Em 1998, ao ser entrevistado pela Jornalista Marília Gabriela em seu programa pelo SBT, DE FRENTE COM GABI, Chico voltou a falar sobre a infância, e se sentiu desconfortável ao falar sobre a Mãe, D. Haydée Viana : " Não gosto de falar sobre isso. Certa vez desabafei na MANCHETE ( a Entrevista Mencionada ), minha Mãe quando leu, chorou muito. Tudo isso já passou, é coisa do passado. "

Apesar de Perdões e de Águas Passadas, Chico Anysio era visivelmente um homem Triste. Tímido e Triste. Sua Alma tinha Cicatrizes. Cicatrizes essas que, há quase um ano, foram Expostas de maneira Sensacionalista e Desnecessária. Muitas pessoas se Chocaram com Declarações Fortes que vieram á tona em uma Entrevista pelo YouTube ( já Retirada do Ar por Determinação Judicial ) cujo Tema era a Partilha dos bens deixados por Chico e as Disputas familiares em torno de sua Herança. Há quem tenha se Chocado pelo Conteúdo do que foi dito. Coisas que Jamais poderão ter sua VERACIDADE Avaliada, por se tratar de três Pessoas já Falecidas ( Chico, seu irmão mais Velho e sua Mãe ). Há quem tenha se Chocado pela Audácia de possíveis Calúnias e Difamações. A pessoa entrevistada ganhou COMOÇÃO de quem acreditou no que foi dito e REPÚDIO de quem não acreditou. Sempre digo a quem toca no assunto comigo que não importa sobre a Veracidade dos Relatos. Realidade " Aumentada " ou Não, é de um lamento profundo alguém se utilizar das Cicatrizes Dolorosas de outrem para chamar atenção para Si e tentar comover as pessoas em Benefício Próprio. Ainda que tivesse permissão para falar. Se nunca usou essa " Permissão " em ocasião alguma pós-morte, Desnecessário ABRIR em um momento particular de Tristeza e Caos.

Chico Anysio sofria violências. Pelo menos as Físicas ( Agressões ) sempre foram de conhecimento quase geral.
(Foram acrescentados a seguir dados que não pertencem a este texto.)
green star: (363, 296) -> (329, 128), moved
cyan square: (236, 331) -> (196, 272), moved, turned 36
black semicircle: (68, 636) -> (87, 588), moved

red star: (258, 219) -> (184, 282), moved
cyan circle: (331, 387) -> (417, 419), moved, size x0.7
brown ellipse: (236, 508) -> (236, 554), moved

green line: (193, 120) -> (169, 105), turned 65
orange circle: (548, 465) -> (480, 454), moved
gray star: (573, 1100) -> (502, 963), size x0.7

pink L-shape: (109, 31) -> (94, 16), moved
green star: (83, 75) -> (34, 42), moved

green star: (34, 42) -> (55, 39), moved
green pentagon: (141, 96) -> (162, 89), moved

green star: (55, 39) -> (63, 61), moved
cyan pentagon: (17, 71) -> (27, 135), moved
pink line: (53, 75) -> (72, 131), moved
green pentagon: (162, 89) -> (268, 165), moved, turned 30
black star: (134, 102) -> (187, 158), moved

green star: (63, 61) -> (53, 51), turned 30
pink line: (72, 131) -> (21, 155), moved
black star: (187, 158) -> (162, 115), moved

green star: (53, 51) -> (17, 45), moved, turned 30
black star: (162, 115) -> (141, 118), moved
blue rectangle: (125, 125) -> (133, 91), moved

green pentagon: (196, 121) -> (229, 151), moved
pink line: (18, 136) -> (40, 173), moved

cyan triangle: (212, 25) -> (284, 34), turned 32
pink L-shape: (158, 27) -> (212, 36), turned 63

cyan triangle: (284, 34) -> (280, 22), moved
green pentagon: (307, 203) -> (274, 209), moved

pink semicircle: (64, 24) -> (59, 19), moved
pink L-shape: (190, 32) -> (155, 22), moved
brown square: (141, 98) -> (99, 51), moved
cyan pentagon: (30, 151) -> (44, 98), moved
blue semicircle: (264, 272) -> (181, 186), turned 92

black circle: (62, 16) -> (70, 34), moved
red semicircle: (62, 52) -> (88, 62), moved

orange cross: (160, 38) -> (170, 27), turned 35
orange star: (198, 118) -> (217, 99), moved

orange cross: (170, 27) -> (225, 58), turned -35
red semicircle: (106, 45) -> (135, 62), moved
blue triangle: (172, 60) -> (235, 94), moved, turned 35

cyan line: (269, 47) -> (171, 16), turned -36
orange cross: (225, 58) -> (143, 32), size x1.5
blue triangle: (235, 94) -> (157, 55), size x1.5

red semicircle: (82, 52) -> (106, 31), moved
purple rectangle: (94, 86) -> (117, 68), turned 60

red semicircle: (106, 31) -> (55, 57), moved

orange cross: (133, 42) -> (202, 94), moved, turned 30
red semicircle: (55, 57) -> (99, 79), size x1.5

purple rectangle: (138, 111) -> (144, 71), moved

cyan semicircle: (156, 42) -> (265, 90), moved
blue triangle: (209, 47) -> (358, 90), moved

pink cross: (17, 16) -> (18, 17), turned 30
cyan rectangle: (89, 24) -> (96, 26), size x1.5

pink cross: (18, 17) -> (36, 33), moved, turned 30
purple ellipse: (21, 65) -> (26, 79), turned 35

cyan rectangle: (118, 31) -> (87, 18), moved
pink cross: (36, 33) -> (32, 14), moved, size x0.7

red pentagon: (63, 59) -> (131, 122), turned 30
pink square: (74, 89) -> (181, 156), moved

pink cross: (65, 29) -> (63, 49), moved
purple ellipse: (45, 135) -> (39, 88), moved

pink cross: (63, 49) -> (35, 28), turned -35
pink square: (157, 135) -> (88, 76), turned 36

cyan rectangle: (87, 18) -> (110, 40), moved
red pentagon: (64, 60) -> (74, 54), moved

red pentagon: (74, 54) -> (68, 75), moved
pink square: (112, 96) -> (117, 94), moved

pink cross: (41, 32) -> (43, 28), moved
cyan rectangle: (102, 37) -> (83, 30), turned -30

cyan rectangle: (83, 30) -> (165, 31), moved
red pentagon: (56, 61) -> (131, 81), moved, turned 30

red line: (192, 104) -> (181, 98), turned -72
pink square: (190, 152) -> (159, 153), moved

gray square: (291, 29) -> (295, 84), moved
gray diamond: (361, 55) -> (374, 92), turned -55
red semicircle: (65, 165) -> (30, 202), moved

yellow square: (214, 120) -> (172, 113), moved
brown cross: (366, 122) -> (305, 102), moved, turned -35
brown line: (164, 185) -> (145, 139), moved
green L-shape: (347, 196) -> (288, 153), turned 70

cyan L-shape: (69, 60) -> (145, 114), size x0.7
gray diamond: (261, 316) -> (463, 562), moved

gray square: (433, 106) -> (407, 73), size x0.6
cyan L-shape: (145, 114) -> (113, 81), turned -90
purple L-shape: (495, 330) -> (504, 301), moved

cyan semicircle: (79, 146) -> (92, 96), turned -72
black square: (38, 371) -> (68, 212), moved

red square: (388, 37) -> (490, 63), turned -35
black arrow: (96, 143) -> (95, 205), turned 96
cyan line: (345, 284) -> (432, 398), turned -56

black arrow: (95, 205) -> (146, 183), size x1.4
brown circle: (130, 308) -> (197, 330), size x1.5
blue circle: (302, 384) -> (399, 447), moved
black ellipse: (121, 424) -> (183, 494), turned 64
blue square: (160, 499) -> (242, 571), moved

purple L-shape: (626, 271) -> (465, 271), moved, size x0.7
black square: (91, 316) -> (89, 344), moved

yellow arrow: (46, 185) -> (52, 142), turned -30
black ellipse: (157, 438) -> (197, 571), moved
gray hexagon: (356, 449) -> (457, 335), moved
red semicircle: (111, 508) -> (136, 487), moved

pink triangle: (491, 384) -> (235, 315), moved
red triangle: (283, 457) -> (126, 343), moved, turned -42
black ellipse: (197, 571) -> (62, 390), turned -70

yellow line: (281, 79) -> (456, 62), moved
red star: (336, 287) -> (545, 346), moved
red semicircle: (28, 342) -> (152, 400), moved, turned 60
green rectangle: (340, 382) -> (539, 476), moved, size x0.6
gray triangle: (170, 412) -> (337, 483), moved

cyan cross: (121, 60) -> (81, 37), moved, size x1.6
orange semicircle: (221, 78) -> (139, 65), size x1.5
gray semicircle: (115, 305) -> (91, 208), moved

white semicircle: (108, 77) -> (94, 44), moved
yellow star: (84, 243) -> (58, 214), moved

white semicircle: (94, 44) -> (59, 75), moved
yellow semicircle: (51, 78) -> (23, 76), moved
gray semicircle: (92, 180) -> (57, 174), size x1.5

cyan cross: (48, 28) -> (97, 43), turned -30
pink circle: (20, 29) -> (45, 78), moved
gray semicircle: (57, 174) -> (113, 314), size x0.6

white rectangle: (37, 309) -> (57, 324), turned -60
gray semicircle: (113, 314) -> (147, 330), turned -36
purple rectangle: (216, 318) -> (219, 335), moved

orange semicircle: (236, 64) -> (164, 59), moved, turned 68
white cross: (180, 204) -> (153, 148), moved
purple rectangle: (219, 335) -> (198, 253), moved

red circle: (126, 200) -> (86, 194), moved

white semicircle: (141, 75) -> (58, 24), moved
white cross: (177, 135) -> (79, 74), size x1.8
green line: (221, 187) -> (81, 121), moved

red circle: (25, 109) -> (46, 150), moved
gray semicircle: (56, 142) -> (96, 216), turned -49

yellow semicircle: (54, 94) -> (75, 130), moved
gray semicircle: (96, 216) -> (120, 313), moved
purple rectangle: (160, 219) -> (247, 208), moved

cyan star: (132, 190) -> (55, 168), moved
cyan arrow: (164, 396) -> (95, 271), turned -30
Apesar disso, sua relação com Mãe e Irmão mais Velho era Maravilhosa ( ou pelo menos se tornou Maravilhosa com o passar dos Anos. )

Elano de Paula, o irmão em questão, já era Profissional do Rádio desde meados dos Anos 40. Chico Anysio, por sua vez, ainda era totalmente anônimo quando surgiu pela primeira vez, aos 14 Anos de idade, em 1945, em uma Reportagem do JORNAL DOS SPORTS ( RJ ), Vencedor de um Campeonato de Futebol de Botão ( Conteúdo já Postado neste Blog em 20 de Dezembro de 2019 ). " Eram quase quatrocentos concorrentes. Isto fez com que o JORNAL DOS SPORTS subdividisse o Rio. Não podia haver quatro Jogadores disputando por Copacabana e cinco pelo Leblon. Eles foram dividindo os bairros em ' trechos' e Eu fiquei como Jogador de Águas Férreas. O Torneio era Eliminatório. Venci os Jogadores de Catumbi, o Jardim do Méier, Irajá, o Bar20, o Saúde, mais alguns que não lembro, e cheguei á Final, contra um rapaz chamado Reboredo, um baiano que defendia o Centro e jogava não com uma Palheta, mas com a Unha. O Dalto me emprestou o Time dele para disputar o Campeonato e, mais do que isso, ficou sempre ao meu lado, como treinador e Sincero Torcedor. Venci o Jogo Final por três a dois e ganhei uma Taça. Teve Filmagem e tudo. Eu era o Campeão Carioca de Futebol de Botões. Mas o que foi filmado foi Exibido e minha Mãe viu.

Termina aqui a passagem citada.